Re: Avoiding bad prepared-statement plans.

From: Mark Mielke <mark(at)mark(dot)mielke(dot)cc>
To: Jeroen Vermeulen <jtv(at)xs4all(dot)nl>
Cc: Tom Lane <tgl(at)sss(dot)pgh(dot)pa(dot)us>, Alex Hunsaker <badalex(at)gmail(dot)com>, Robert Haas <robertmhaas(at)gmail(dot)com>, Greg Stark <gsstark(at)mit(dot)edu>, Bart Samwel <bart(at)samwel(dot)tk>, Pavel Stehule <pavel(dot)stehule(at)gmail(dot)com>, pgsql-hackers(at)postgresql(dot)org
Subject: Re: Avoiding bad prepared-statement plans.
Date: 2010-02-26 14:49:35
Message-ID: 4B87DF7F.4000100@mark.mielke.cc
Views: Raw Message | Whole Thread | Download mbox | Resend email
Thread:
Lists: pgsql-hackers

On 02/26/2010 05:20 AM, Jeroen Vermeulen wrote:
> Mark Mielke wrote:
>
>> All the points about ms seem invalid to me. There are many reason why
>> ms could increase, and many of them have nothing to do with plan
>> efficiency. Again, re-planning due to a high ms, or a high ratio of
>> ms, does not indicate that re-planning will improve the success of
>> the plan. The planning process does not measure ms or predict ms.
>
> That's true, but missing some very basic points about the idea: one,
> if we can tell that a query is going to be expensive, then the cost of
> re-planning it is marginal. Two, if we can tell that a query is going
> to be expensive, then we stand a lot to gain if re-planning turns out
> to be useful. It follows that we can afford to re-plan on the
> off-chance, without anything more than a vague orders-of-magnitude
> idea of what "expensive" means.
>
> What Tom said validates a big assumption I've been making: that we do
> in fact have a decent shot at telling in advance that a query is going
> to be expensive. Which means we have a decent shot at stopping your
> 100ms query from taking seconds just because you prepared it and are
> missing out on that tiny partial index. That would be worth the extra
> planning time at a 1% hit rate, and there's not much downside if we
> don't reach that.

You trimmed most of my concerns. :-) Problems:

1) If I do a PREPARE/EXECUTE, the above lengthens the process from
1 generic planning plus 1 generic plan execute to 1 generic planning, 1
specific planning, and 1 specific plan execution. This is still overall
longer than a regular statement and it still may be longer than the
original generic plan on its own. The hope is that the analysis is
somehow detecting the scenario where a generic plan makes no sense, but
the criteria is not about whether the generic plan actually does make
sense - the criteria is "can the customer afford to wait longer for us
to second guess ourselves?" It's a guess. As a guess, it means sometimes
it will be right, and sometimes it will be wrong.

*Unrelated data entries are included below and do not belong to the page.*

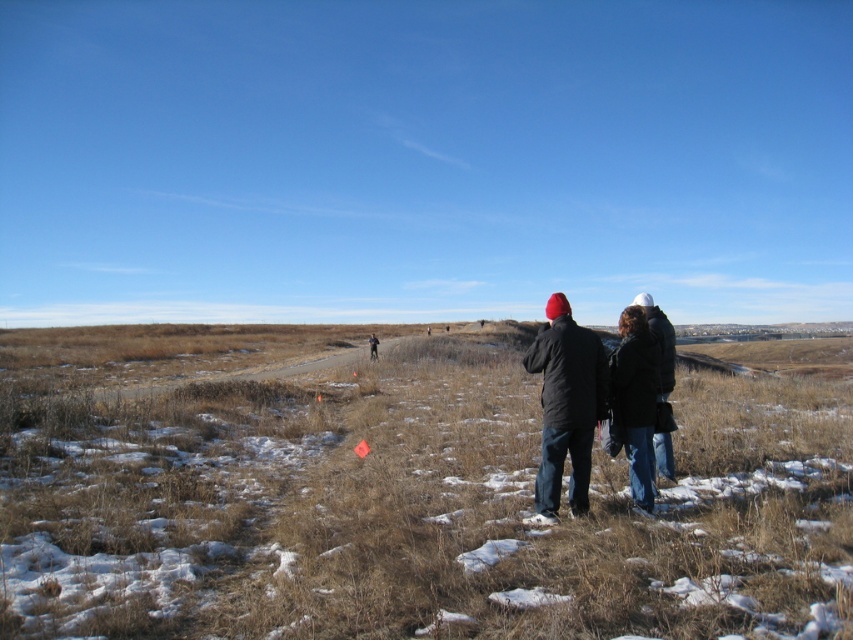 Image resolution: width=853 pixels, height=640 pixels. What are the coordinates of `dry grass at lower center` in the screenshot? It's located at (401, 500).

Measure the distance from dry grass at lower center to dark gray jacket at center.

The distance of dry grass at lower center from dark gray jacket at center is 62.36 feet.

Is point (416, 426) more distant than point (669, 340)?

That is True.

This screenshot has width=853, height=640. Identify the location of dry grass at lower center. (401, 500).

From the picture: Who is positioned more to the left, dry grass at lower center or black matte jackets at center?

Positioned to the left is dry grass at lower center.

Is point (109, 614) positioned in front of point (648, 512)?

Yes, it is in front of point (648, 512).

Who is more forward, (126,344) or (567,444)?

Point (567,444) is more forward.

The width and height of the screenshot is (853, 640). What are the coordinates of `dry grass at lower center` in the screenshot? It's located at (401, 500).

Does point (643, 344) come farther from viewer compared to point (653, 317)?

No, (643, 344) is in front of (653, 317).

Between black matte jackets at center and dark gray jacket at center, which one is positioned higher?

dark gray jacket at center is higher up.

Does point (543, 515) come in front of point (669, 384)?

That is True.

Identify the location of black matte jackets at center. (589, 404).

2) Only the "order of magnitude" (by estimate) plans will benefit.
If you set the number to 100X, then most plans won't benefit. If you set
it to less than 100X, you increase the chance of guessing wrong in other
cases. In any case, there is still no guarantee that a specific plan
will be faster, so even in the 100X case, the overall results could be
slower - it's just that you've decided the customer can afford to wait
longer.

>> My idea of an optimal system is as follows:
>>
>> 1) Prepare gathers and caches data about the tables involved in the
>> query, including column statistics that are likely to be required
>> during the planning process, but prepare does not running the
>> planning process.
>
> It sounds to me like you're in the process of inventing another
> planning process. Developer time aside, how much CPU time can you
> afford to throw at this?

I already said I don't think PostgreSQL could easily evolve here.
However, I wanted to point out that the problem may be architectural.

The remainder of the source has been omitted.